Another pleasant surprise with NY was that they actually have realized the climate issue and the benefits of organic materials. The first ad I saw at the airport was about the climate change and there's organic clothes and food all over the place. I guess the bike lanes can be traced back to this issue too. But when I saw 4 helicopters running on the pier close to the Brooklyn Bridge, and then heard that you take a 'copter to the airport, I was upset...

There are all kinds of neighbourhoods in NY. The manic, intense Times Square area. The sterile, concrete, high-rising Upper East-side. The cool, shop-dense Soho and West Village. The student, cafe- and bar-filled East Village. The money-hungry Wall Street. The relaxed and lovely Park Slope in Brooklyn. The tourist-packed Broadway. The hip and happening Williamsburg in Brooklyn. The Coney Island (which isn't an island!) at the southern tip of Brooklyn. The well taken care of parks. But almost everywhere you can also find run-down houses and areas, forgotten by capitalism...

Since I'm studying Spanish I was thrilled to see all the Spanish used. All signs, on the subway etc, that were meant for the neoyorquinos (or new yorkians) had a Spanish translation. Often even was written in Spanish only. Excellent practise!

One thing that I reacted on was how divided the town is though, not only that money flows only into some areas, but also how people hang out with their own only. You never saw Jews, with their small hats and black clothing, mingling with others, as an example. The Chinese stuck to Chinatown. Could it be that in a country without any social security systems worth mentioning you tend to stick to your kin? This is sad, and maybe this could explain the violence in this screwed-up country? I mean, you don't kill somebody you know, only the "other ones", people you don't know...

But I can't end this on such a sad note, so let's go shopping! Paragon Sports is a nice, huge shop for outdoor things. There's a fun store on 33rd Street, run by Jews, that have decent deals, good service and a huge selection of anything electronic - B&H. They have a very complicated system where you line up to get serviced, they then send your stuff on a transport system down to the exit, you go to the cashier and pay (one line for cash, one for credit cards) and then finally can pick up your stuff at the exit. The shop is filled with tourists and men in green clothes and small hats. So, I doubt they have the best deals in town. In fact I bought a camera in a dodgy store somewhere on 18th Street and was easily able to cut the price by 25%. B&H don't bargain.

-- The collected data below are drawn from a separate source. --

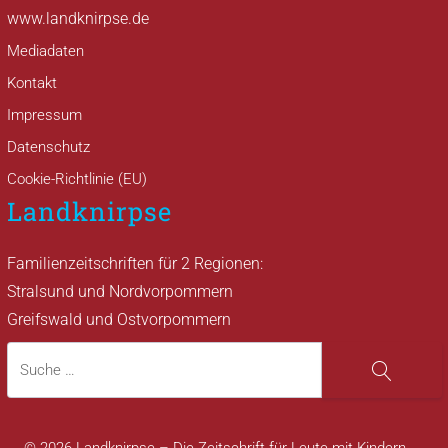
www.landknirpse.de
Mediadaten
Kontakt
Impressum
Datenschutz
Cookie-Richtlinie (EU)
Landknirpse
Familienzeitschriften für 2 Regionen:
Stralsund und Nordvorpommern
Greifswald und Ostvorpommern
Suche
Suche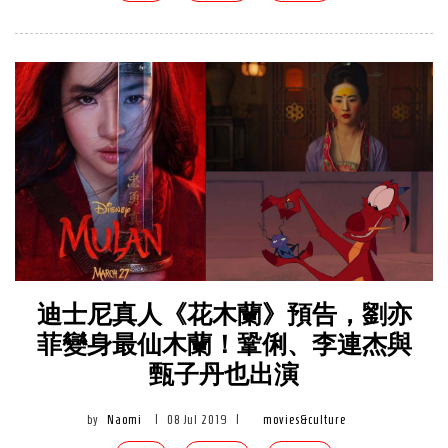
迪士尼真人《花木蘭》預告，劉亦
菲變身最仙木蘭！鞏俐、李連杰與
甄子丹也出演
by
Naomi
|
08 Jul 2019
|
movies&culture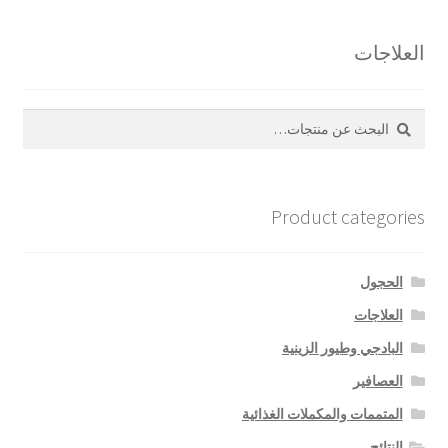
العلاجات
بحث
البحث
عن:
Product categories
الحجول
العلاجات
البادجي وطيور الزينية
العصافير
المتممات والمكملات الغذائية
النتائج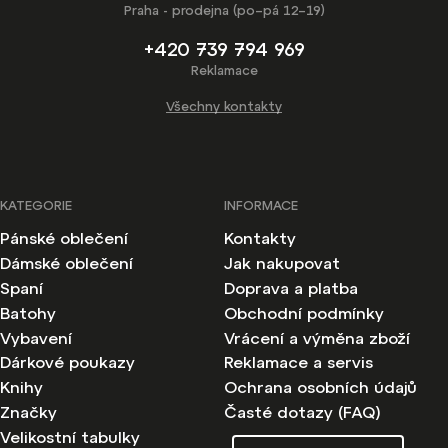
Praha - prodejna (po–pá 12–19)
+420 739 794 969
Reklamace
Všechny kontakty
KATEGORIE
INFORMACE
Pánské oblečení
Kontakty
Dámské oblečení
Jak nakupovat
Spaní
Doprava a platba
Batohy
Obchodní podmínky
Vybavení
Vrácení a výměna zboží
Dárkové poukazy
Reklamace a servis
Knihy
Ochrana osobních údajů
Značky
Časté dotazy (FAQ)
Velikostní tabulky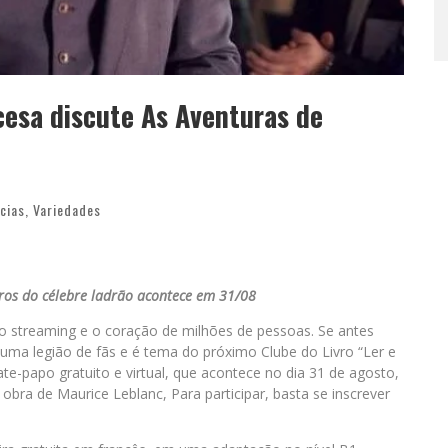
ncesa discute As Aventuras de
cias
,
Variedades
vros do célebre ladrão acontece em 31/08
 o streaming e o coração de milhões de pessoas. Se antes
 uma legião de fãs e é tema do próximo Clube do Livro “Ler e
ate-papo gratuito e virtual, que acontece no dia 31 de agosto,
 obra de Maurice Leblanc, Para participar, basta se inscrever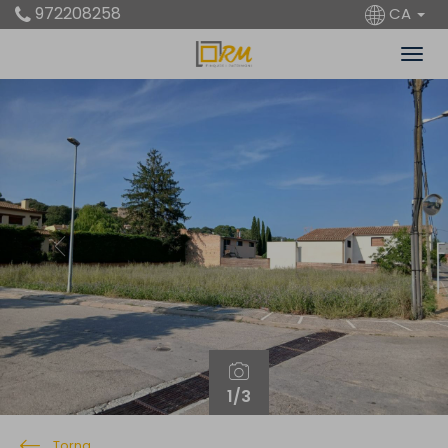
972208258
CA
Previous
Next
1
/3
Torna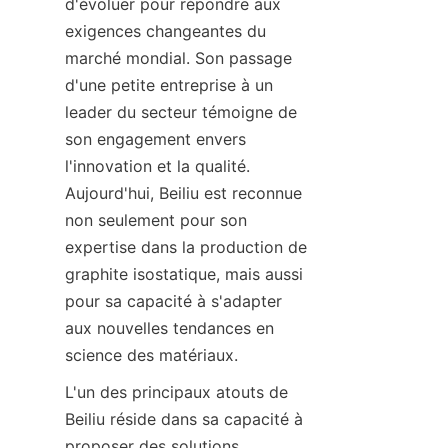
d'évoluer pour répondre aux 
exigences changeantes du 
marché mondial. Son passage 
d'une petite entreprise à un 
leader du secteur témoigne de 
son engagement envers 
l'innovation et la qualité. 
Aujourd'hui, Beiliu est reconnue 
non seulement pour son 
expertise dans la production de 
graphite isostatique, mais aussi 
pour sa capacité à s'adapter 
aux nouvelles tendances en 
science des matériaux.
L'un des principaux atouts de 
Beiliu réside dans sa capacité à 
proposer des solutions 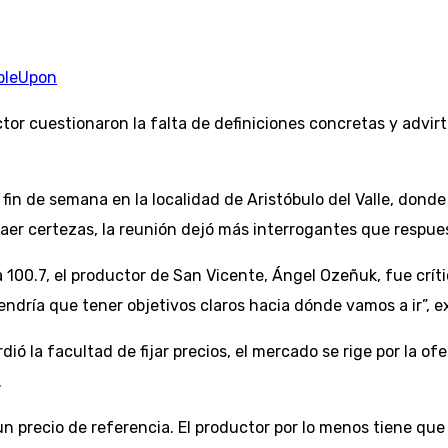
bleUpon
ctor cuestionaron la falta de definiciones concretas y advirt
 fin de semana en la localidad de Aristóbulo del Valle, don
raer certezas, la reunión dejó más interrogantes que respue
 100.7, el productor de San Vicente, Ángel Ozeñuk, fue crít
dría que tener objetivos claros hacia dónde vamos a ir”, e
dió la facultad de fijar precios, el mercado se rige por la o
.
 un precio de referencia. El productor por lo menos tiene qu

And as a nice finish, let's eat! :) How about some excellent cookies at Mrs Fields on Broadway (all over actually). When it comes to cookies I prefer the once we found in a street van one day in Park Slope, but how shall I ever find that again? Maybe a lovely vegetarian panini beside the Flatiron building instead? No, why not treat ourselves - L'orange Bleue at Broome/Crosby has amazingly good food, and really creative too. Of course we should have burgers in the USA. P.J. Clarke knows how to do them! And as a finish, why not read a newspaper in the european style Cafe Borgia (I don't understand the bad reviews they've received, I found the place just fine and very charming).

Wow, yeah, it's time to stop. A great place it is, New York!